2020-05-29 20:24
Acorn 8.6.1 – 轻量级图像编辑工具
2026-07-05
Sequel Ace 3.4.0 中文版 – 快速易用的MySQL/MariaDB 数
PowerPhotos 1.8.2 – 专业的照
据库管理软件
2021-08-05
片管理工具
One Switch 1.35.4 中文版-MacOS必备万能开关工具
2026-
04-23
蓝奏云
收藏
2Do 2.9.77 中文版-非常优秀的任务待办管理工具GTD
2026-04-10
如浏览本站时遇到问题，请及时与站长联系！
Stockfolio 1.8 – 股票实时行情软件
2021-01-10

------------

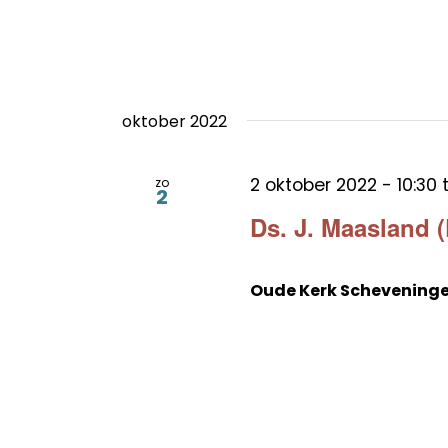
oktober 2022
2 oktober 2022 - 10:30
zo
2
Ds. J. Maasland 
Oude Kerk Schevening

------------

Give the exact lines, and only those, from the line containing "2020-05-29 20:24" through the line containing "如浏览本站时遇到问题，请及时与站长联系！" in the entries above.

2020-05-29 20:24
Acorn 8.6.1 – 轻量级图像编辑工具
2026-07-05
Sequel Ace 3.4.0 中文版 – 快速易用的MySQL/MariaDB 数
PowerPhotos 1.8.2 – 专业的照
据库管理软件
2021-08-05
片管理工具
One Switch 1.35.4 中文版-MacOS必备万能开关工具
2026-
04-23
蓝奏云
收藏
2Do 2.9.77 中文版-非常优秀的任务待办管理工具GTD
2026-04-10
如浏览本站时遇到问题，请及时与站长联系！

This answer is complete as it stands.